Task brief | Below are entries with pictures among them; reproduce exactly, and only, the lines from the one containing "Антитеррористическая" down to the one containing "Marc O Polo Glasögon", without the pictures.

··· Listed entries

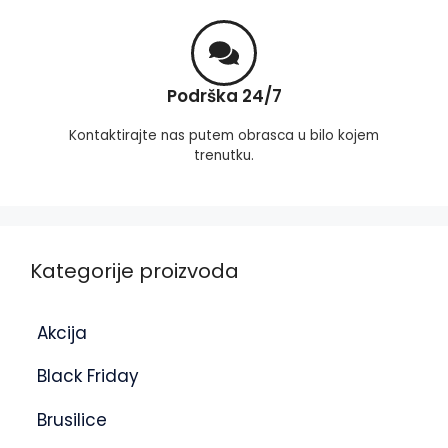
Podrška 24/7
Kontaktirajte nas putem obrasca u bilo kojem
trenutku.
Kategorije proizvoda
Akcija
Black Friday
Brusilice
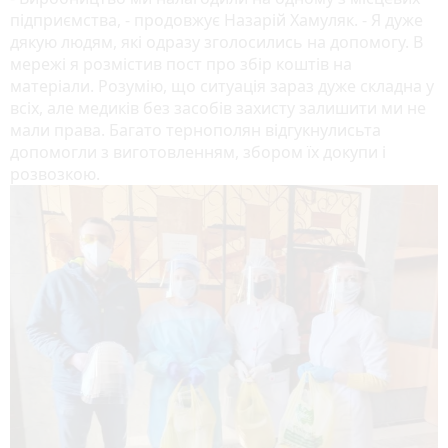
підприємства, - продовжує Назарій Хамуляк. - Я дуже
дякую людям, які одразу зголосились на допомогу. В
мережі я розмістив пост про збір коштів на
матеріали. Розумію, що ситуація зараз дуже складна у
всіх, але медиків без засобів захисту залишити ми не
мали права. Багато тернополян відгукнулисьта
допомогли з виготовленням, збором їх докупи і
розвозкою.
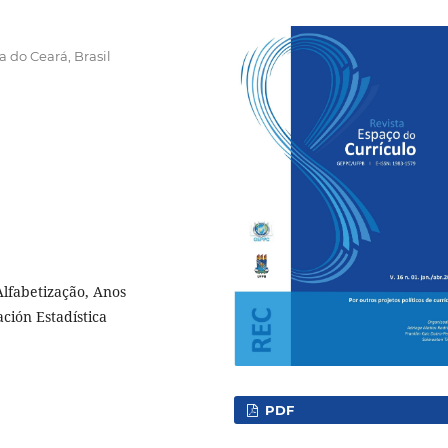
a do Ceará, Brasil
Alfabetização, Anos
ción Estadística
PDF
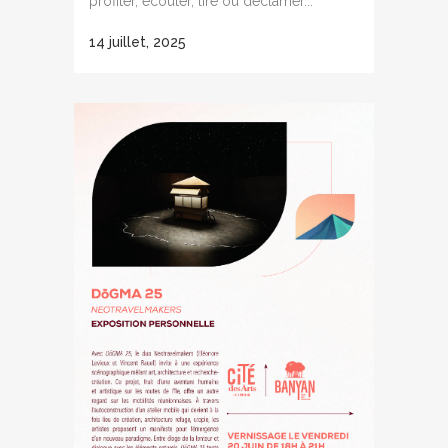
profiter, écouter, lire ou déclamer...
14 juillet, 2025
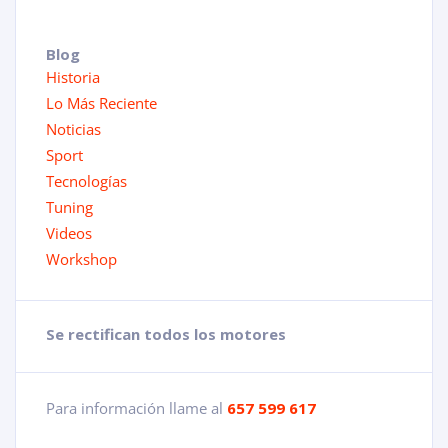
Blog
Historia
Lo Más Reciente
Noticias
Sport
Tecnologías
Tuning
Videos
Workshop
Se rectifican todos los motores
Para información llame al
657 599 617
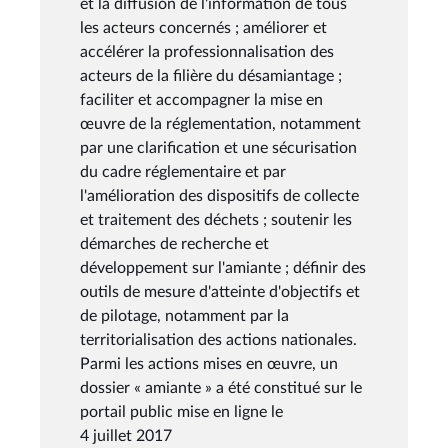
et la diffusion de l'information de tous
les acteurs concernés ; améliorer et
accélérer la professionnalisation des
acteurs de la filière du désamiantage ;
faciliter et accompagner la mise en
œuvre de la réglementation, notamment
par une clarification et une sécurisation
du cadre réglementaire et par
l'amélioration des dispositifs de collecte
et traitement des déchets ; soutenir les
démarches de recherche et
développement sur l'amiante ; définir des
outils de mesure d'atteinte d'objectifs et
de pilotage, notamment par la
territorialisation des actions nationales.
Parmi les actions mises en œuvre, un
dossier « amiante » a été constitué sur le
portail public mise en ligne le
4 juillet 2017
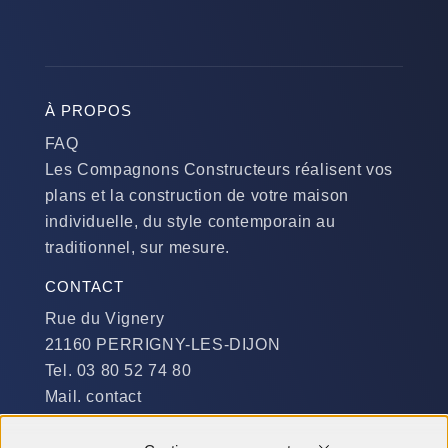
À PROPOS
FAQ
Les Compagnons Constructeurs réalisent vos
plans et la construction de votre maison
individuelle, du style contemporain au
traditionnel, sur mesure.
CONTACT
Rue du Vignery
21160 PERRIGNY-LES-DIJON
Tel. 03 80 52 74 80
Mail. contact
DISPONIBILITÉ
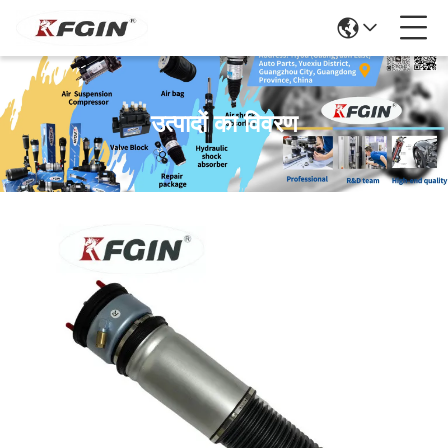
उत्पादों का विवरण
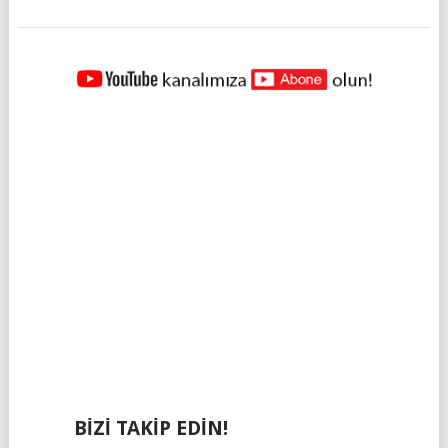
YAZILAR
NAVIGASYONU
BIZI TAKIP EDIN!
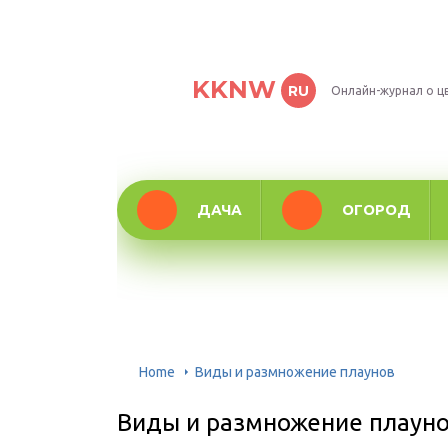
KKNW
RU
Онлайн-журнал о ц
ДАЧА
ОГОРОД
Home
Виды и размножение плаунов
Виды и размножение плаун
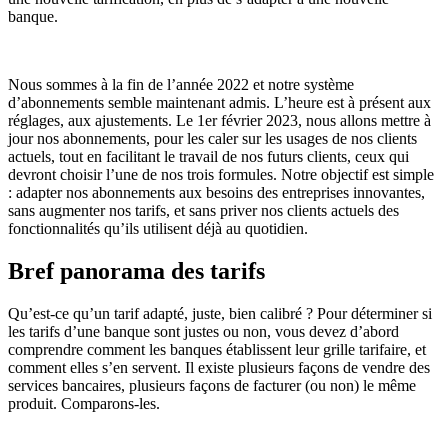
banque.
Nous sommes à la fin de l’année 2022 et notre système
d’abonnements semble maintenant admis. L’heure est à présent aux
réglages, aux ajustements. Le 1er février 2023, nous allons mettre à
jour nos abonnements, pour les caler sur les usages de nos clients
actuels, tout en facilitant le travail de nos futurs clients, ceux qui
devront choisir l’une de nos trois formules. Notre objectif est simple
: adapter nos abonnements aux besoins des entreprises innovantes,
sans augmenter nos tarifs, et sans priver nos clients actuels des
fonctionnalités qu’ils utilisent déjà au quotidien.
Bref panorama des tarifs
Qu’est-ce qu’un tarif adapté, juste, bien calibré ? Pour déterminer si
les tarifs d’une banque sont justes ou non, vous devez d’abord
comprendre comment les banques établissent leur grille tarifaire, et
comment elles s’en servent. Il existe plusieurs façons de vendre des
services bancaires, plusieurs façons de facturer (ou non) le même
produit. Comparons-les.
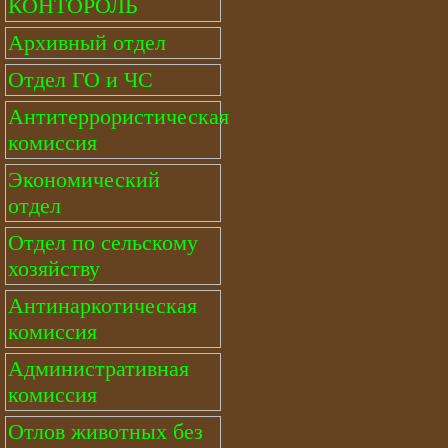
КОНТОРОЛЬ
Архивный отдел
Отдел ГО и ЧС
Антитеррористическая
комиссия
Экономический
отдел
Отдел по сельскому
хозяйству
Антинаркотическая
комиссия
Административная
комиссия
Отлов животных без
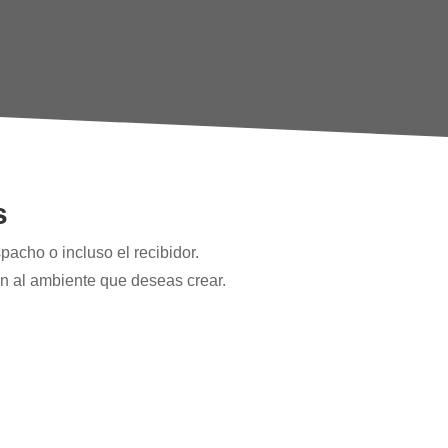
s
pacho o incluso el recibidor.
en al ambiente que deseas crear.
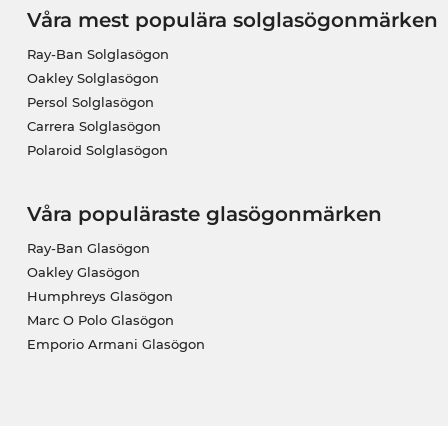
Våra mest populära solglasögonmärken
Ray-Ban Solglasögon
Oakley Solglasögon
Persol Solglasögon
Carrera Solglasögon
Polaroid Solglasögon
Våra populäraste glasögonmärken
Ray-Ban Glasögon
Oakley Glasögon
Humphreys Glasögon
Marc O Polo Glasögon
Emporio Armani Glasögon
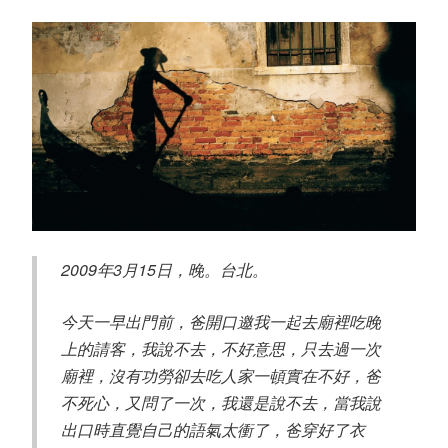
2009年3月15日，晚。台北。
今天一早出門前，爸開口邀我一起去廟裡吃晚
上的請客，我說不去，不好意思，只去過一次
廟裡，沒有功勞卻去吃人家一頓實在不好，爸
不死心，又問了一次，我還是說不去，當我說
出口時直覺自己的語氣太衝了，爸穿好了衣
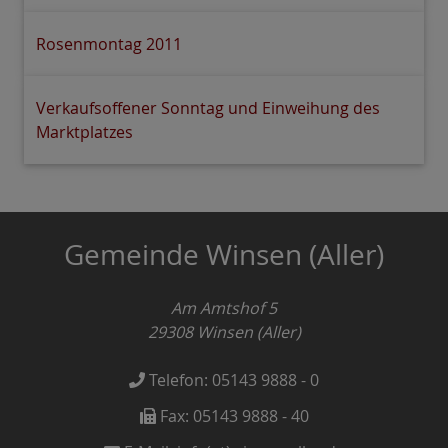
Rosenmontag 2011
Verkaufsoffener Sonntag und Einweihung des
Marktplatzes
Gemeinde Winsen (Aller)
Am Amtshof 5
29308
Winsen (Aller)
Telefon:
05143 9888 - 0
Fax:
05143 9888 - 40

······

Task solution |
Антитеррористическая
комиссия
Экономический
отдел
Отдел по сельскому
хозяйству
Антинаркотическая
комиссия
Административная
комиссия
Отлов животных без
s
pacho o incluso el recibidor.
en al ambiente que deseas crear.
Våra mest populära solglasögonmärken
Ray-Ban Solglasögon
Oakley Solglasögon
Persol Solglasögon
Carrera Solglasögon
Polaroid Solglasögon
Våra populäraste glasögonmärken
Ray-Ban Glasögon
Oakley Glasögon
Humphreys Glasögon
Marc O Polo Glasögon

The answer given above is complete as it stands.